David Paich ist pünktlich auf die Minute. Und – auch das konnte man sich vorher denken – man hat es mit einem sympathischen, erstaunlich uneitlen und freundlichen Zeitgenossen zu tun. Nach all seinen Erfolgen, die er mit seiner Band Toto oder als Songwriter und Produzent (u. a. für Boz Scaggs) und für seine Arbeiten für Megastars wie Michael Jackson und Barbra Streisand einfuhr, könnte sich der heute 68-jähriger Musiker ein paar Allüren durchaus leisten. Zumindest ein ausgeprägtes Ego. Von beidem aber ist im Verlauf des rund 30-minütigen Gesprächs keine Spur.

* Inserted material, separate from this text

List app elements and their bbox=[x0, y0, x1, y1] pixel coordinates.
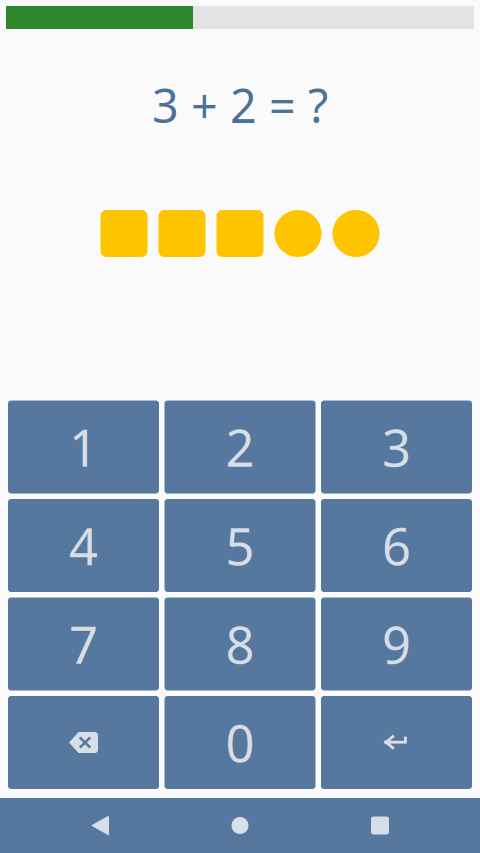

Im Gegenteil. Irgendwie kamen wir in dem Talk auf den großartigen, leider längst verstorbenen ersten Toto-Drummer Jeff Porcaro zu sprechen. Und David Paich hätte mühelos in der halben Stunde ein Loblied auf seinen ehemaligen Drummer und Freund gesungen. Auch über seinen Vater, den Filmkomponisten und Jazzmusiker Marty Paich, hat er sich ausführlich ausgelassen. Man spürte: Er braucht nicht unbedingt das Spotlight. Selbst dann nicht, wenn er eigentlich im Interview sein erstes Solo-Album „Forgotten Toys“ promoten sollte.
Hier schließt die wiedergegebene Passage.